Merval Pereira: A batucada na praça Pushkin

Se não é estranho, depois da vitória da seleção brasileira, ouvir uma batucada à meia-noite na praça que homenageia o poeta Aleksandr Pushkin, e muito menos na Praça Vermelha, onde os torcedores de todo o mundo se reúnem após cada jogo, tampouco é banal ver duas moças andando a cavalo à mesma hora pelas ruas de Moscou, tranquilamente esperando o sinal abrir.
Foto: Lucas Figueiredo/CBF
Foto: Lucas Figueiredo/CBF

Se não é estranho, depois da vitória da seleção brasileira, ouvir uma batucada à meia-noite na praça que homenageia o poeta Aleksandr Pushkin, e muito menos na Praça Vermelha, onde os torcedores de todo o mundo se reúnem após cada jogo, tampouco é banal ver duas moças andando a cavalo à mesma hora pelas ruas de Moscou, tranquilamente esperando o sinal abrir.

Esta cidade cosmopolita — onde tudo pode acontecer sem chamar a atenção, como nas grandes cidades do mundo — convive perfeitamente com uma festa grandiosa como a Copa do Mundo sem perturbar a rotina excêntrica das amazonas russas com que cruzei no caminho de volta do estádio Spartak, num metrô superlotado, mas funcionando impecavelmente, com entrada livre para os torcedores.

Tudo em Moscou funciona perfeitamente, com exceção dos táxis que se pegam na rua. Mas se o turista pedir um táxi por um dos muitos aplicativos tipo Uber, tudo sai a contento. Se politicamente a Rússia é hoje mais oriental que ocidental, como avalia o especialista Dmitry Trenin, diretor do Carnegie Moscow Center, Moscou e as grandes cidades, como São Petersburgo, são tão ocidentais quanto poderiam ser.

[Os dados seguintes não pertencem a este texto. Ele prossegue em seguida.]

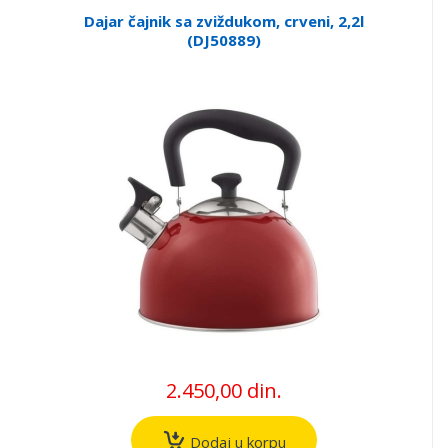
Dajar čajnik sa zviždukom, crveni, 2,2l
(DJ50889)
2.450,00 din.
Dodaj u korpu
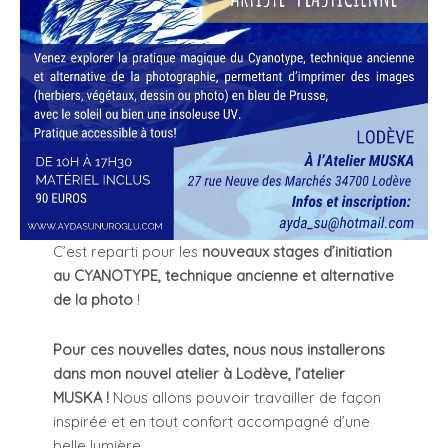
C’est reparti pour les
nouveaux
stages d’initiation
au CYANOTYPE, technique ancienne et alternative
de la photo
!
Pour ces nouvelles dates, nous nous installerons
dans mon nouvel atelier à Lodève, l’atelier
MUSKA !
Nous allons pouvoir travailler de façon
inspirée et en tout confort accompagné d’une
belle lumière.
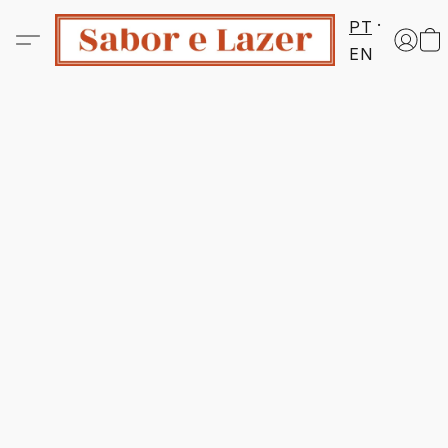
PT
EN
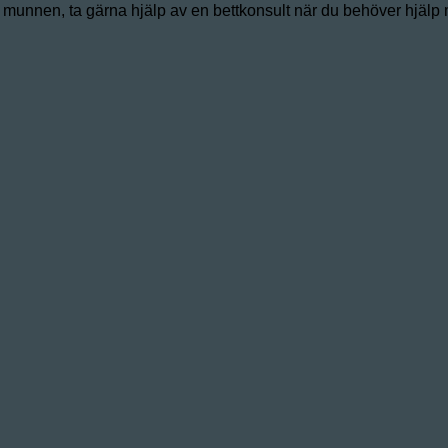
a i munnen, ta gärna hjälp av en bettkonsult när du behöver hjälp 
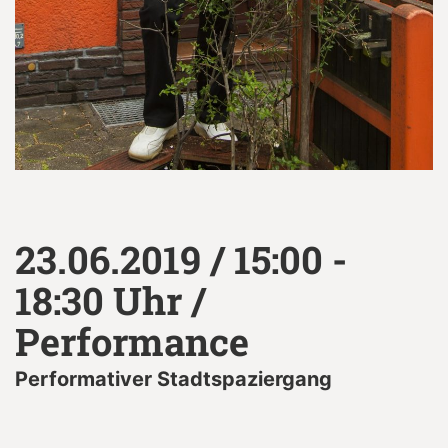
23.06.2019 / 15:00 -
18:30 Uhr /
Performance
Performativer Stadtspaziergang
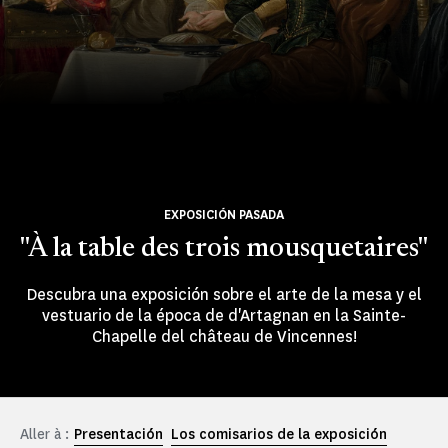
EXPOSICIÓN PASADA
"À la table des trois mousquetaires"
Descubra una exposición sobre el arte de la mesa y el
vestuario de la época de d'Artagnan en la Sainte-
Chapelle del château de Vincennes!
Aller à :
Presentación
Los comisarios de la exposición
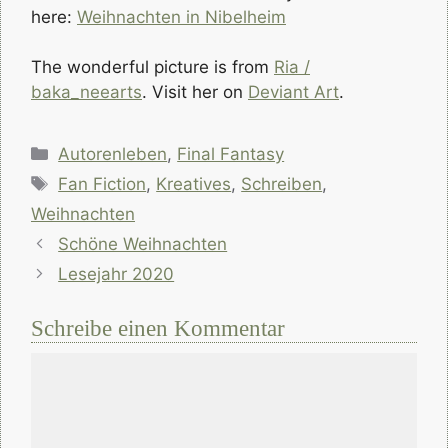
here:
Weihnachten in Nibelheim
The wonderful picture is from
Ria /
baka_neearts
. Visit her on
Deviant Art
.
Kategorien
Autorenleben
,
Final Fantasy
Schlagwörter
Fan Fiction
,
Kreatives
,
Schreiben
,
Weihnachten
Schöne Weihnachten
Lesejahr 2020
Schreibe einen Kommentar
Kommentar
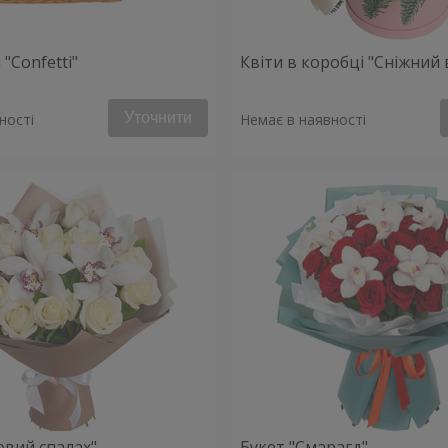
"Confetti"
Квіти в коробці "Сніжний 
Уточнити
ності
Немає в наявності
овий спалах"
Букет "Смарагд"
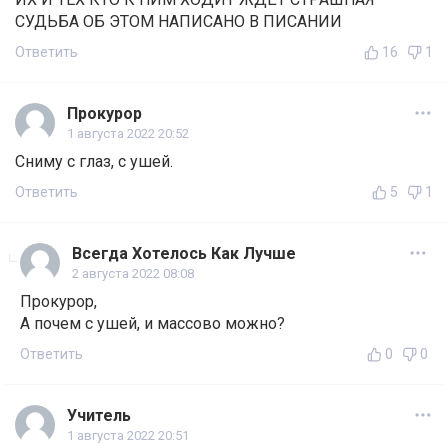
СУДЬБА ОБ ЭТОМ НАПИСАНО В ПИСАНИИ
Ответить
16
1
Прокурор
1 августа 2022 20:52
Сниму с глаз, с ушей.
Ответить
5
1
Всегда Хотелось Как Лучше
2 августа 2022 08:08
Прокурор,
А почем с ушей, и массово можно?
Ответить
0
0
Учитель
1 августа 2022 20:51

Para Trenin, a nova confrontação da Rússia com as grandes potências nada tem a ver com a guerra fria. Seria uma “guerra híbrida”, não ideológica, nem geográfica. Tanto que a proximidade com a China, de quem Trenin diz que os russos nunca serão amigos próximos, mas jamais serão inimigos, não impede que as relações com os EUA sejam importantes, como demonstra a próxima cúpula entre os dois países.

A Copa do Mundo tem seu sabor político para Putin, e ele e a Fifa devem estar dando graças pelo Brasil ter passado para as oitavas de final, depois da desclassificação da Alemanha. A seleção brasileira não é ainda a dos sonhos dos torcedores, mas já evoca a música ufanista que diz que “o campeão voltou”. E os torcedores brasileiros, fora aquela minoria que já foi repudiada, chamam a atenção pela alegria.

Vários russos com quem conversei têm o desejo de ver uma final entre Brasil e Rússia. O problema é que a seleção brasileira ainda está em evolução, e a Rússia pega logo de cara a Espanha nas oitavas. Vamos ver na próxima estação, na cidade de Samara, se o Brasil justifica o favoritismo.

Simbolismo não falta para que a seleção alcance o infinito. Às margens do rio Volga, Samara é o mais importante centro aeroespacial da Rússia, foi fechada a estrangeiros durante a Segunda Guerra para que seus segredos não fossem revelados e transformou-se na capital soviética alternativa, quando Moscou foi invadida pelos alemães.

A administração do Kremlin transferiu-se para Samara, e hoje uma de suas atrações é o bunker usado por Stálin na Grande Guerra Patriótica, como os russos se referem à Segunda Guerra. Um dos principais centros científicos internacionais, Samara é também um grande centro industrial, com a principal fábrica da empresa russa de automóveis, a Lada. Nela está um monumento ao astronauta Yuri Gagarin, primeiro a viajar pelo espaço no foguete Soyuz em 1961.

O Museu Cósmico e a Universidade Aeroespacial contam a história russa no espaço. A partir da Copa, Samara será também conhecida como uma das mais extravagantes decisões politicas do governo Putin, pois o novo estádio, palco do jogo do Brasil contra o México, em nada se justifica, a não ser para fosse uma das sedes do Mundial. O FC Krylia, da segunda divisão, o time da cidade, de 1,1 milhão de habitantes, definitivamente não tem torcida para enchê-lo.